The Saxons from Germany on one side, and on the other the Picts, at that time harassed the Britons. Paul the deacon tells us, that an army of Picts and Scots invaded their territories whilst the two bishops were in the island; and bishop Usher takes notice, that the Saxons and English who inhabited Sleswic, and all the German coast from Denmark to the Rhine, made descents upon Britain from time to time before the arrival of Hengist and Horsa in 449. The Britons having assembled an army against these plunderers, invited the two holy bishops into their camp, hoping to be protected by their prayers and presence. The saints complied with their request, but employed their time in bringing the idolaters to the faith, and the Christians to a reformation of their manners. Many of the former demanded baptism, and the saints prepared them to receive it at Easter, for it was then Lent. They erected a church in the camp of green boughs twisted together, in which the catechumens received the sacrament of regeneration; and the whole army celebrated the festival with great devotion. After Easter, St. Germanus had recourse to a stratagem, by which, without bloodshed, he rescued his dear converts and the country out of the danger with which they were threatened. The enemy approaching, he put himself at the head of the Christians with so much skill and address as showed he had not forgotten his old profession of a general. He led his little army into a vale between two high mountains, and ordered his troops to send forth the same shout for which he would give them a sign.

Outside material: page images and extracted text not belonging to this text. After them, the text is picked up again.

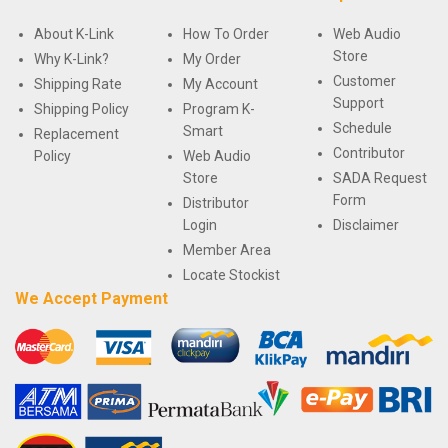
About K-Link
How To Order
Web Audio
Store
Why K-Link?
My Order
Customer
Shipping Rate
My Account
Support
Shipping Policy
Program K-
Schedule
Smart
Replacement
Contributor
Policy
Web Audio
Store
SADA Request
Form
Distributor
Login
Disclaimer
Member Area
Locate Stockist
We Accept Payment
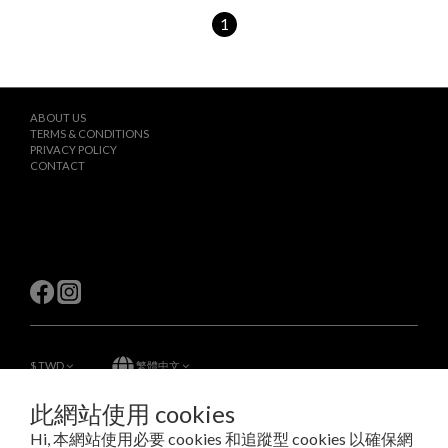
1
ABOUT US
TERMS & CONDITIONS
PRIVACY POLICY
CONTACT
$
TWD
繁體中文
此網站使用 cookies
Hi, 本網站使用必要 cookies 和追蹤型 cookies 以確保網
Copyright © 2023 LAB Taipei International Co., Ltd.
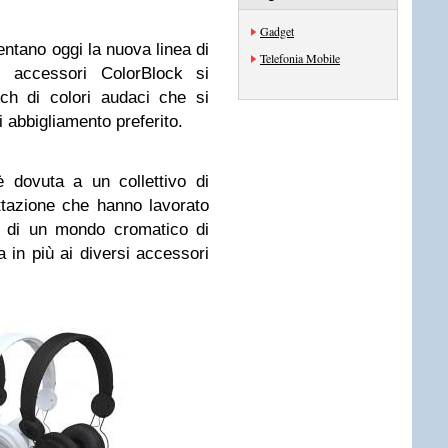
Gadget
ntano oggi la nuova linea di
Telefonia Mobile
vi accessori ColorBlock si
ch di colori audaci che si
i abbigliamento preferito.
è dovuta a un collettivo di
ttazione che hanno lavorato
o di un mondo cromatico di
 in più ai diversi accessori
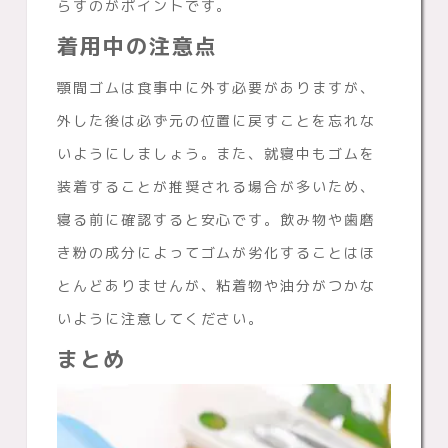
らすのがポイントです。
着用中の注意点
顎間ゴムは食事中に外す必要がありますが、
外した後は必ず元の位置に戻すことを忘れな
いようにしましょう。また、就寝中もゴムを
装着することが推奨される場合が多いため、
寝る前に確認すると安心です。飲み物や歯磨
き粉の成分によってゴムが劣化することはほ
とんどありませんが、粘着物や油分がつかな
いように注意してください。
まとめ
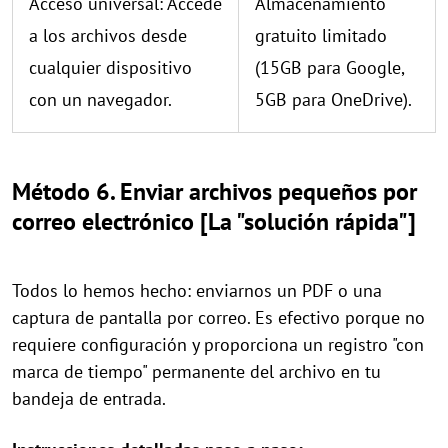
Acceso universal: Accede
Almacenamiento
a los archivos desde
gratuito limitado
cualquier dispositivo
(15GB para Google,
con un navegador.
5GB para OneDrive).
Método 6. Enviar archivos pequeños por
correo electrónico [La "solución rápida"]
Todos lo hemos hecho: enviarnos un PDF o una
captura de pantalla por correo. Es efectivo porque no
requiere configuración y proporciona un registro "con
marca de tiempo" permanente del archivo en tu
bandeja de entrada.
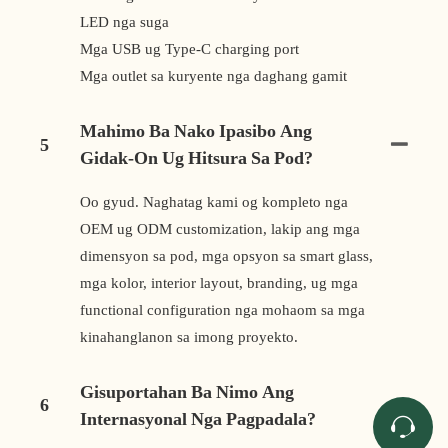
LED nga suga
Mga USB ug Type-C charging port
Mga outlet sa kuryente nga daghang gamit
Mahimo Ba Nako Ipasibo Ang
5
Gidak-On Ug Hitsura Sa Pod?
Oo gyud. Naghatag kami og kompleto nga
OEM ug ODM customization, lakip ang mga
dimensyon sa pod, mga opsyon sa smart glass,
mga kolor, interior layout, branding, ug mga
functional configuration nga mohaom sa mga
kinahanglanon sa imong proyekto.
Gisuportahan Ba Nimo Ang
6
Internasyonal Nga Pagpadala?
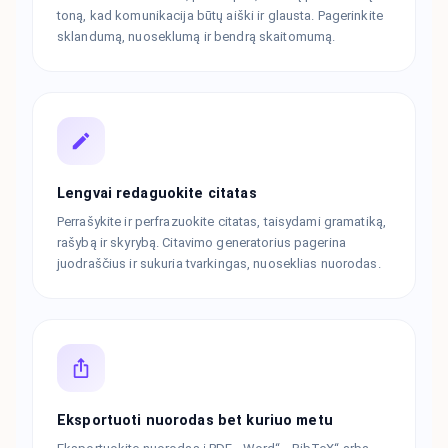
toną, kad komunikacija būtų aiški ir glausta. Pagerinkite
sklandumą, nuoseklumą ir bendrą skaitomumą.
Lengvai redaguokite citatas
Perrašykite ir perfrazuokite citatas, taisydami gramatiką,
rašybą ir skyrybą. Citavimo generatorius pagerina
juodraščius ir sukuria tvarkingas, nuoseklias nuorodas.
Eksportuoti nuorodas bet kuriuo metu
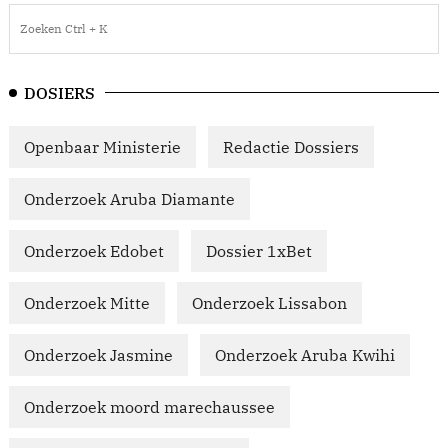
DOSIERS
Openbaar Ministerie
Redactie Dossiers
Onderzoek Aruba Diamante
Onderzoek Edobet
Dossier 1xBet
Onderzoek Mitte
Onderzoek Lissabon
Onderzoek Jasmine
Onderzoek Aruba Kwihi
Onderzoek moord marechaussee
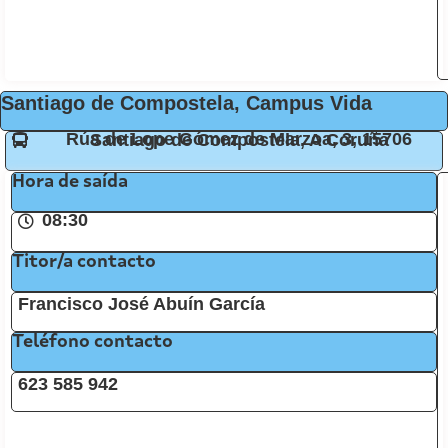
Santiago de Compostela, Campus Vida
Rúa de Lope Gómez de Marzoa, 3, 15706 Santiago de Compostela, A Coruña
Hora de saída
08:30
Titor/a contacto
Francisco José Abuín García
Teléfono contacto
623 585 942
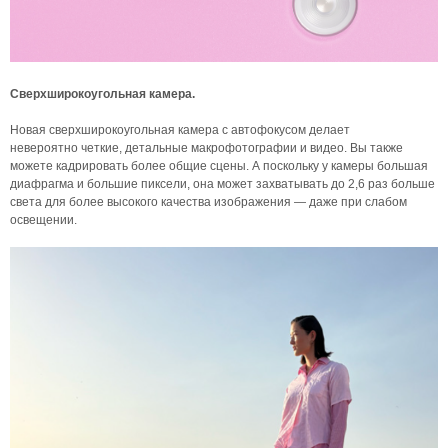
Сверхширокоугольная камера.
Новая сверхширокоугольная камера с автофокусом делает
невероятно четкие, детальные макрофотографии и видео. Вы также
можете кадрировать более общие сцены. А поскольку у камеры большая
диафрагма и большие пиксели, она может захватывать до 2,6 раз больше
света для более высокого качества изображения — даже при слабом
освещении.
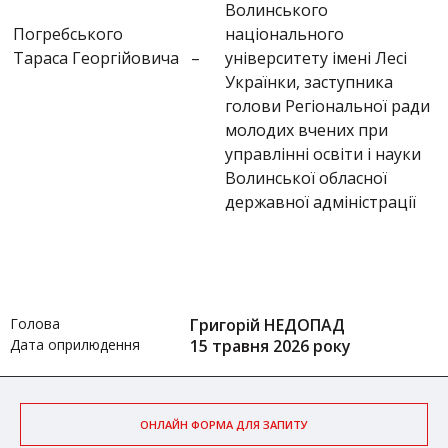
Волинського
Погребського
національного
Тараса Георгійовича
–
університету імені Лесі
Українки, заступника
голови Регіональної ради
молодих вчених при
управлінні освіти і науки
Волинської обласної
державної адміністрації
Голова
Григорій НЕДОПАД
Дата оприлюдення
15 травня 2026 року
ОНЛАЙН ФОРМА ДЛЯ ЗАПИТУ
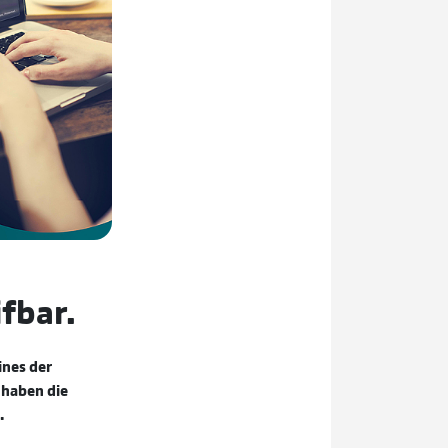
fbar.
ines der
 haben die
.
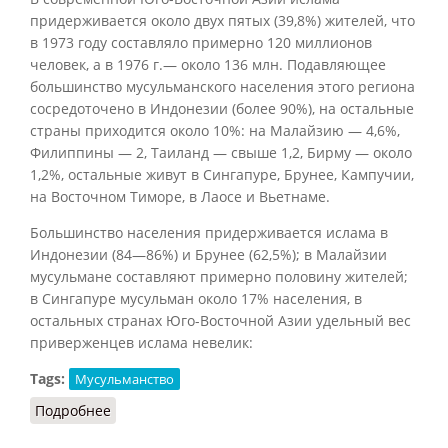
придерживается около двух пятых (39,8%) жителей, что
в 1973 году составляло примерно 120 миллионов
человек, а в 1976 г.— около 136 млн. Подавляющее
большинство мусульманского населения этого региона
сосредоточено в Индонезии (более 90%), на остальные
страны приходится около 10%: на Малайзию — 4,6%,
Филиппины — 2, Таиланд — свыше 1,2, Бирму — около
1,2%, остальные живут в Сингапуре, Брунее, Кампучии,
на Восточном Тиморе, в Лаосе и Вьетнаме.
Большинство населения придерживается ислама в
Индонезии (84—86%) и Брунее (62,5%); в Малайзии
мусульмане составляют примерно половину жителей;
в Сингапуре мусульман около 17% населения, в
остальных странах Юго-Восточной Азии удельный вес
приверженцев ислама невелик:
Tags:
Мусульманство
Подробнее
о Ислам в Юго-Восточной Азии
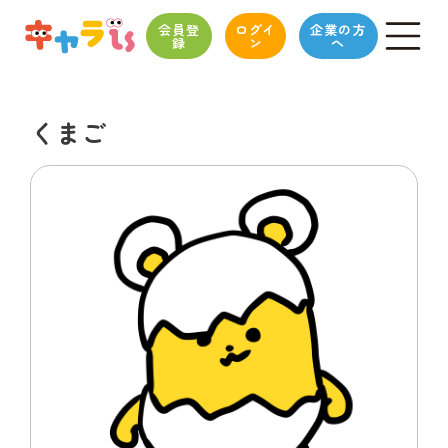
会員登
ログイ
企業の方
録
ン
へ
くまご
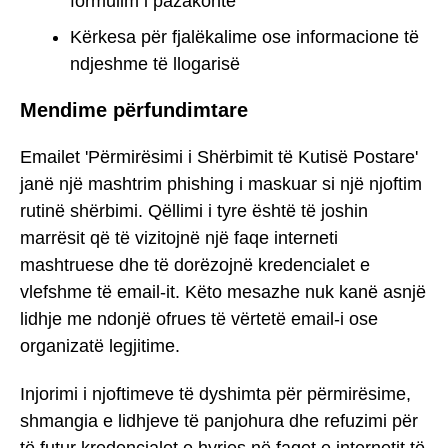
formulim i pazakontë
Kërkesa për fjalëkalime ose informacione të
ndjeshme të llogarisë
Mendime përfundimtare
Emailet 'Përmirësimi i Shërbimit të Kutisë Postare'
janë një mashtrim phishing i maskuar si një njoftim
rutinë shërbimi. Qëllimi i tyre është të joshin
marrësit që të vizitojnë një faqe interneti
mashtruese dhe të dorëzojnë kredencialet e
vlefshme të email-it. Këto mesazhe nuk kanë asnjë
lidhje me ndonjë ofrues të vërtetë email-i ose
organizatë legjitime.
Injorimi i njoftimeve të dyshimta për përmirësime,
shmangia e lidhjeve të panjohura dhe refuzimi për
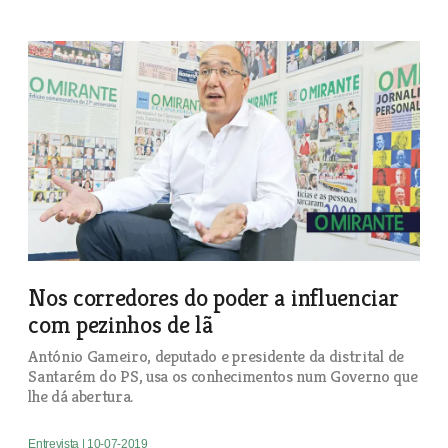
Nos corredores do poder a influenciar
com pezinhos de lã
António Gameiro, deputado e presidente da distrital de
Santarém do PS, usa os conhecimentos num Governo que
lhe dá abertura.
Entrevista
| 10-07-2019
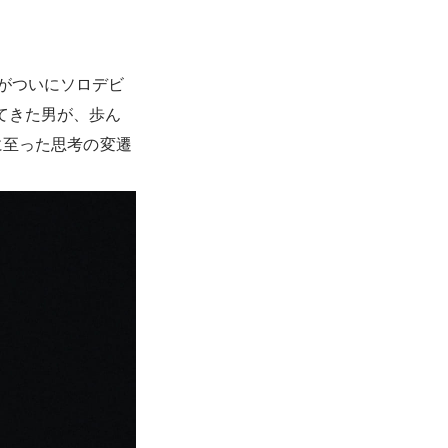
がついにソロデビ
揮してきた男が、歩ん
に至った思考の変遷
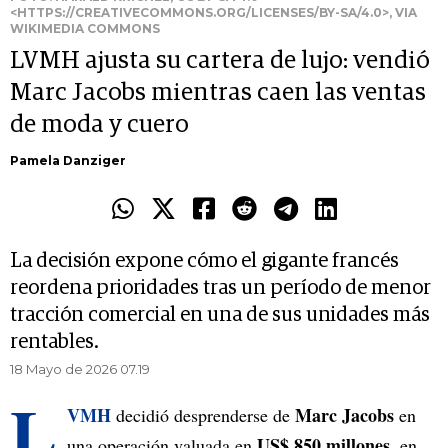
<HTTPS://CREATIVECOMMONS.ORG/LICENSES/BY-SA/4.0>, VIA
WIKIMEDIA COMMONS
LVMH ajusta su cartera de lujo: vendió
Marc Jacobs mientras caen las ventas
de moda y cuero
Pamela Danziger
La decisión expone cómo el gigante francés
reordena prioridades tras un período de menor
tracción comercial en una de sus unidades más
rentables.
18 Mayo de 2026 07.19
L
VMH
Marc Jacobs
decidió desprenderse de
en
US$ 850 millones
una operación valuada en
, en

When the Saxon pirates came near them, he cried out thrice, _Alleluiah_, which was followed by the whole British army; and the sound was often repeated by the echo from the hills with as dreadful a noise as if the rocks had been rent asunder. The barbarians, in a sudden fright, judging from the shout that they were falling upon the swords of a mighty army, flung down their arms and ran away, leaving behind them all their baggage and a great booty. Many of them were drowned in crossing a river, by missing the fords.[301] Bishop Usher[302] says, this battle seems to have been fought near a town in Flintshire, called in the British tongue, Guid-cruc, but in English, Mould. The place retains to this day the name of Maes Garmon, or German’s field. The two holy bishops, after so many victories, returned home to their respective dioceses.[303]